= H. D. Gouge =

South Australia's first Government Actuary

Herbert Dillon Gouge (12 October 1843 – 11 November 1917) was South Australia's first Government Actuary.

==History==
Gouge was born in Coventry and came to South Australia in 1850 with his father, and was educated at J. L. Young's Adelaide Educational Institution, then at St. Peter's College, where he proved a brilliant student.
His father Apollos Harrison Gouge, who died before 1914 and may have been born in Yale, British Columbia in 1826 after being proved insolvent several times was in 1859 appointed the contractor for the railway line to Kapunda then the pipeline from the Thorndon Park reservoir to the city and built the causeway between Victor Harbor and Granite Island. He donated and installed a drinking fountain at the junction of King William Street and Currie/Waymouth streets. The In 1861 an Act of Parliament was passed, granting him the right to build a railway from the Wallaroo mine to the Wallaroo jetty.
He was a musician and singer, performing at a couple of benefits for the explorer John McKinlay.
He was in 1857 the first to manufacture something like town gas in South Australia, and owned a tiger and an elephant.
He married May Ann Walsh in 1852; in 1863 he was charged with deserting his wife.
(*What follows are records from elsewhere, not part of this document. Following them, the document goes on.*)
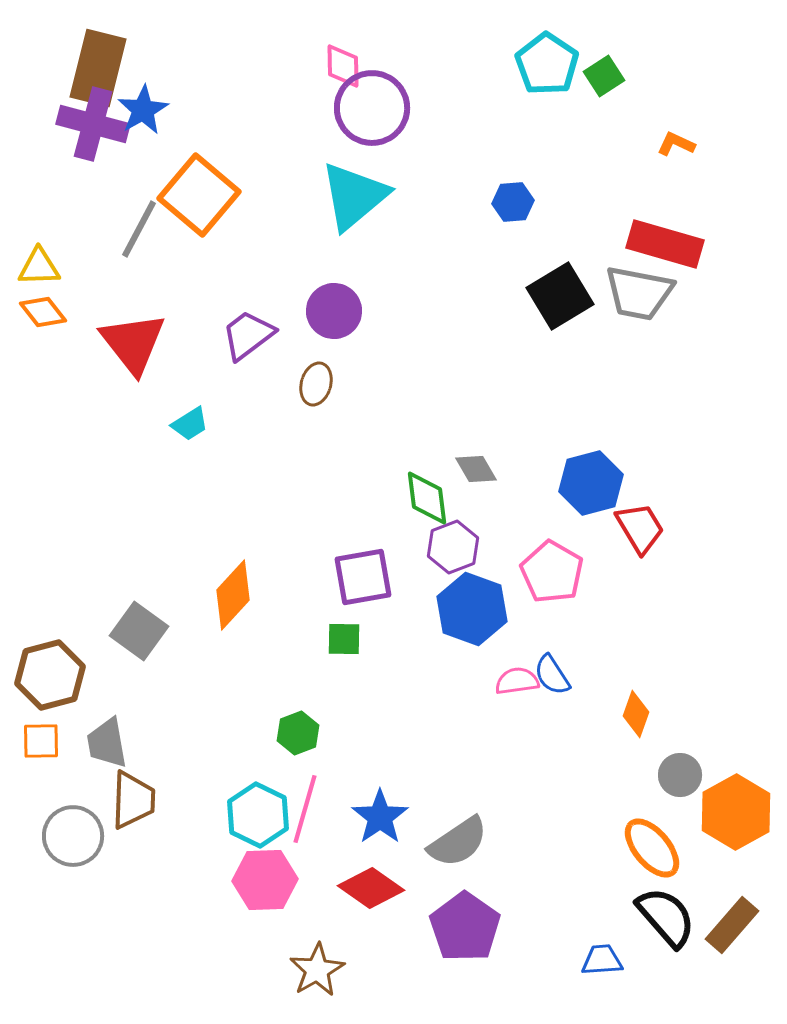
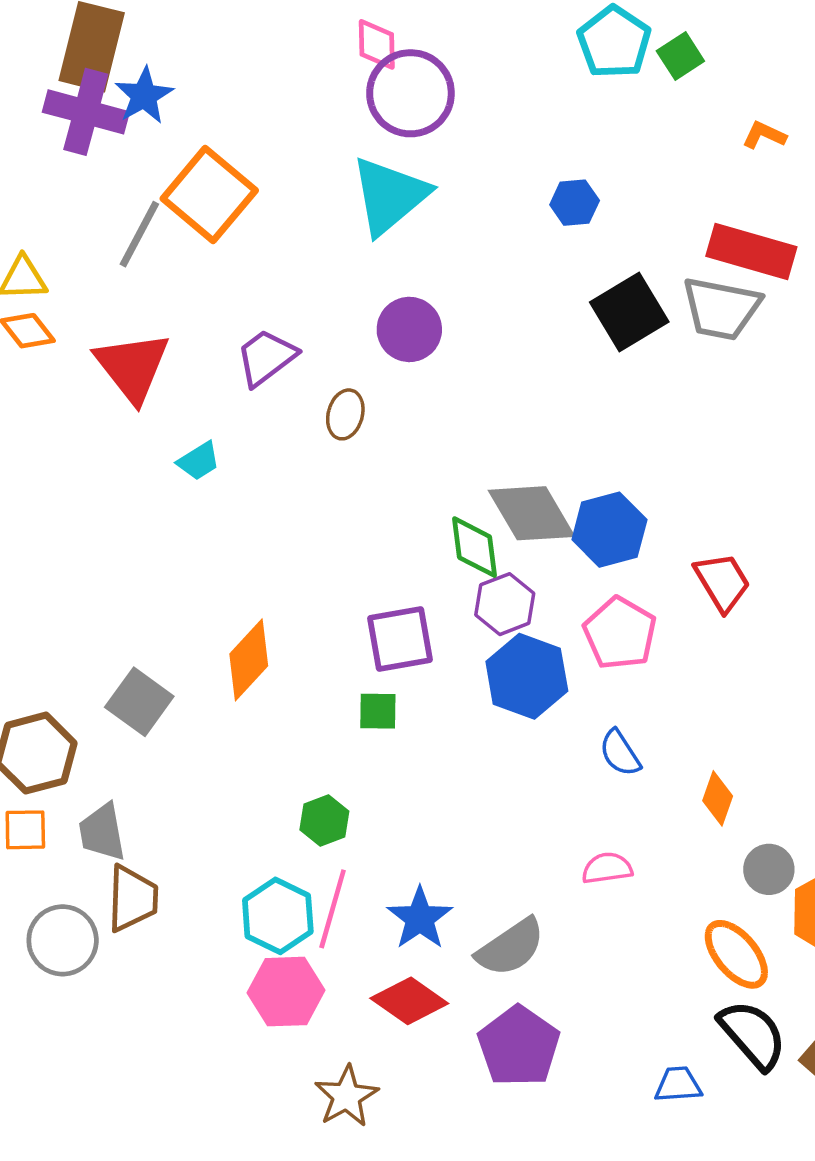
purple circle: (334, 311) -> (409, 329), moved
gray diamond: (476, 469) -> (532, 513), size x1.8
blue hexagon: (591, 483) -> (609, 530), moved
pink semicircle: (517, 681) -> (607, 868), moved

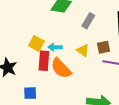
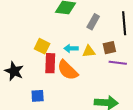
cyan arrow: (55, 47) -> (71, 48), moved
yellow triangle: (83, 50) -> (89, 51), turned -40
He exhibited a sketch Horse's Head with the South Australian Society of Arts at Adelaide in 1863, possibly as a student of Charles Hill.
In the late 1860s he supervised construction of the Granite Island causeway for Borrow & Gouge, his father's contracting business.
He worked as a land and commission agent in Wallaroo, then from 1868 to 1877 at Mannum, then in Adelaide. In 1885 he was licensed as an assessor under the Land and Income Tax Act.
He was appointed Public Actuary on 16 March 1894, and was responsible for creating the office and its procedures.

He was a Fellow of the Royal Statistical Society, and was elected a corresponding member of the Statistical Society of Paris, on the nomination of M. Bellom, engineer with the French Department of Mines, and M. Le Nasseur, the president of the society.

He married Emily Mills (c. 1846 – 19 June 1936) on 31 May 1870; they had no children.